The cultural cost nobody talks about

There is a quieter problem here, and it is the one I think matters most.

Your team is exhausted.

Engineers have to relearn the model every six weeks. Product managers have to recheck every assumption. Designers have to revalidate every flow. Customer success has to retrain users who finally got comfortable with the last version.

This is not sustainable. People burn out. They stop trusting the platform. They start hedging. They build defensive code. They add layers of "is this still working" checks slowing everything down.

The teams I see surviving this have done one thing. They have made the abstraction the work. The team's job is not to be on the bleeding edge of every model release. The team's job is to maintain a durable product surface customers trust, while the model underneath gets swapped for free.

This is a leadership decision, not a technical one. It is the difference between a team shipping and a team thrashing.

What I would do if I were starting today

If I were standing up a new AI-native product right now, I would do these five things, in this order.

  1. Pick the cheapest, fastest model hitting the quality bar for my use case. Not the smartest. The smartest model is overkill for most things and will get replaced anyway.
  2. Wrap every model call in a capability function I own. Never let model-specific code leak into the product.
  3. Build a small evaluation suite on day one. Twenty representative prompts, expected output ranges, a green or red signal.
  4. Write the product description without naming the model. If I cannot, I have not figured out what the product is.
  5. Set a calendar reminder every six weeks to run the eval against the latest models and see if I should swap.

This is the loop. Unglamorous. Also the only way I have seen anyone build something surviving more than two model releases.

A quiet workshop bench with patient hand tools and a half-finished wooden product

The real moat

The thing I want you to take from this is simple. Models are not your moat. Speed is not your moat anymore either, now the App Store is seeing a flood of new AI-built apps weekly thanks to AI tooling.

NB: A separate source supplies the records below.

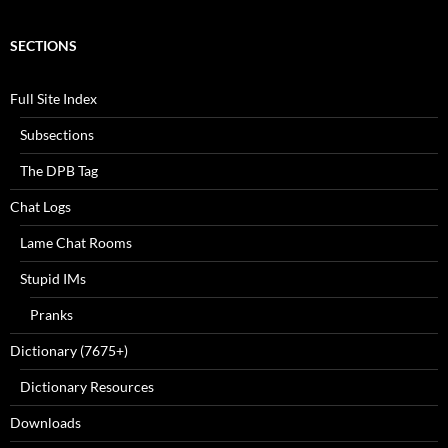
SECTIONS
Full Site Index
Subsections
The DPB Tag
Chat Logs
Lame Chat Rooms
Stupid IMs
Pranks
Dictionary (7675+)
Dictionary Resources
Downloads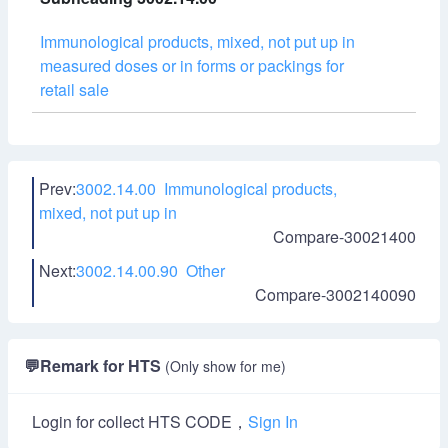
Immunological products, mixed, not put up in
measured doses or in forms or packings for
retail sale
Prev:
3002.14.00 Immunological products,
mixed, not put up in
Compare-30021400
Next:
3002.14.00.90 Other
Compare-3002140090
💬
Remark for HTS
(Only show for me)
Login for collect HTS CODE，
Sign In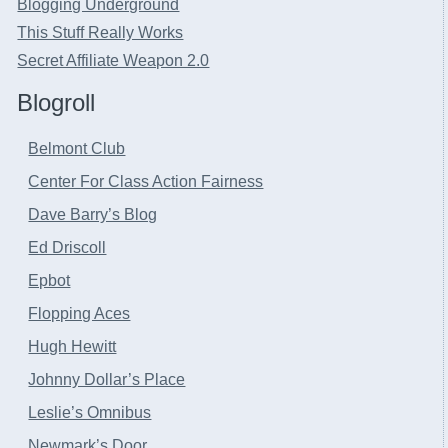
Blogging Underground
This Stuff Really Works
Secret Affiliate Weapon 2.0
Blogroll
Belmont Club
Center For Class Action Fairness
Dave Barry’s Blog
Ed Driscoll
Epbot
Flopping Aces
Hugh Hewitt
Johnny Dollar’s Place
Leslie’s Omnibus
Newmark’s Door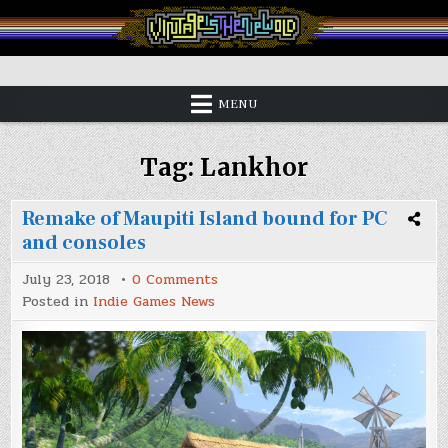
Skip
to
content
Vintage is the New Old
MENU
Tag:
Lankhor
Remake of Maupiti Island bound for PC
and consoles
on
July 23, 2018
0 Comments
Remake
Posted in
Indie Games News
of
Maupiti
Island
bound
for
PC
and
consoles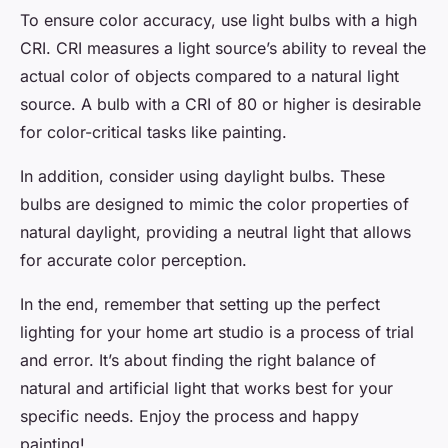
To ensure color accuracy, use light bulbs with a high
CRI. CRI measures a light source’s ability to reveal the
actual color of objects compared to a natural light
source. A bulb with a CRI of 80 or higher is desirable
for color-critical tasks like painting.
In addition, consider using daylight bulbs. These
bulbs are designed to mimic the color properties of
natural daylight, providing a neutral light that allows
for accurate color perception.
In the end, remember that setting up the perfect
lighting for your home art studio is a process of trial
and error. It’s about finding the right balance of
natural and artificial light that works best for your
specific needs. Enjoy the process and happy
painting!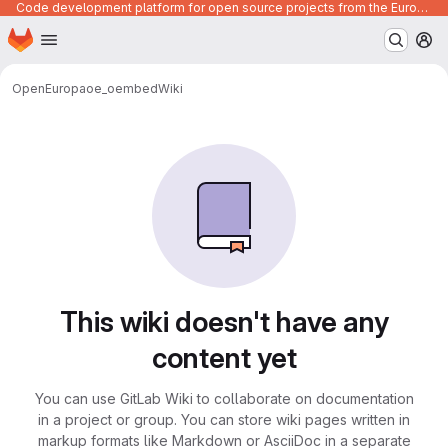
Code development platform for open source projects from the European Union institutions
Homepage
Skip to main content
M
OpenEuropa
oe_oembed
Wiki
This wiki doesn't have any
content yet
You can use GitLab Wiki to collaborate on documentation
in a project or group. You can store wiki pages written in
markup formats like Markdown or AsciiDoc in a separate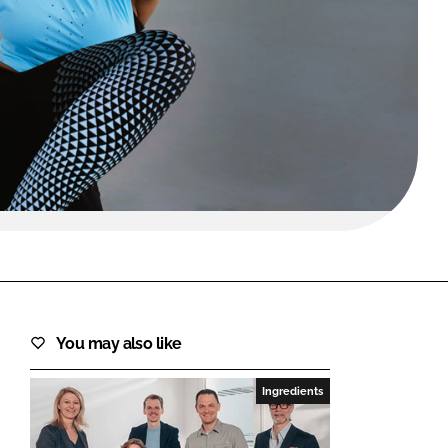
FORGOT PASSWORD?
Close login form
You may also like
Ingredients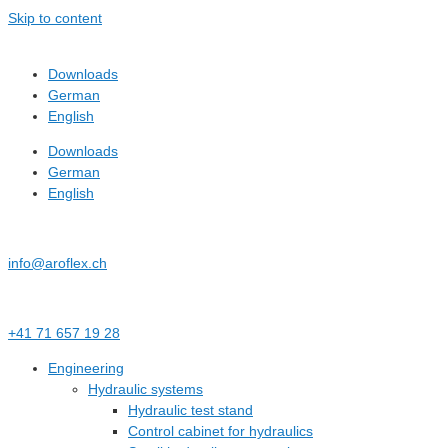
Skip to content
Downloads
German
English
Downloads
German
English
info@aroflex.ch
+41 71 657 19 28
Engineering
Hydraulic systems
Hydraulic test stand
Control cabinet for hydraulics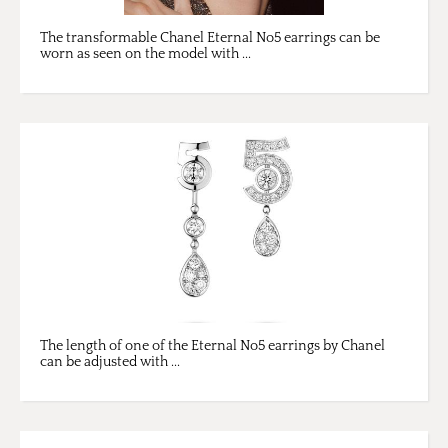
The transformable Chanel Eternal No5 earrings can be
worn as seen on the model with ...
The length of one of the Eternal No5 earrings by Chanel
can be adjusted with ...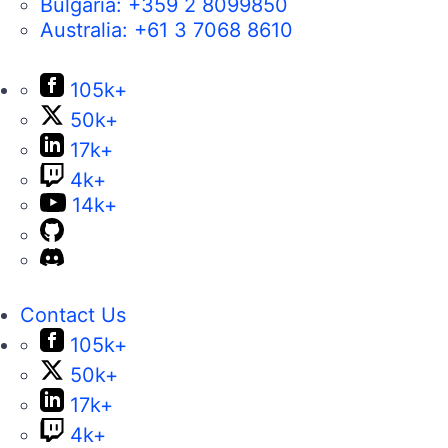
Bulgaria:
+359 2 8099850
Australia:
+61 3 7068 8610
105k+
50k+
17k+
4k+
14k+
Contact Us
105k+
50k+
17k+
4k+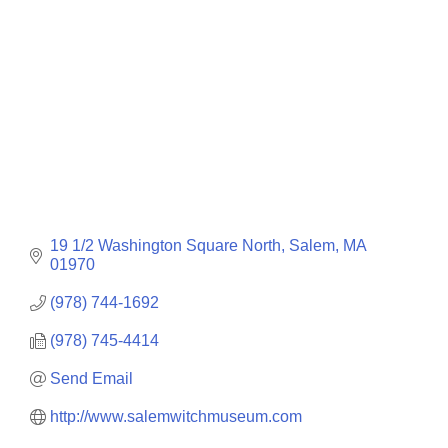
19 1/2 Washington Square North
Salem
MA
01970
(978) 744-1692
(978) 745-4414
Send Email
http://www.salemwitchmuseum.com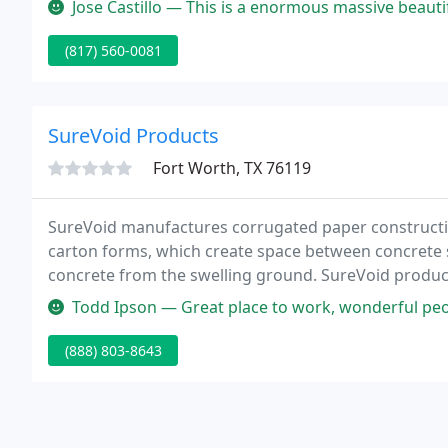
Jose Castillo — This is a enormous massive beautiful place state-o
(817) 560-0081
SureVoid Products
Fort Worth, TX 76119
SureVoid manufactures corrugated paper construct
carton forms, which create space between concrete st
concrete from the swelling ground. SureVoid produc
placement until the grade beam or structural slab set
Todd Ipson — Great place to work, wonderful peo
(888) 803-8643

Your moat is the product surface your users learn to trust. The interface they get good at. The workflow you own. The data you accumulate about how they work. This survives a model swap.

The frontier labs are sprinting. Let them. Build something indifferent to which one is winning this week.

What is the thing your product would still be useful for if every model on the market got replaced tomorrow morning?

If you cannot answer the question, you have your next month's work.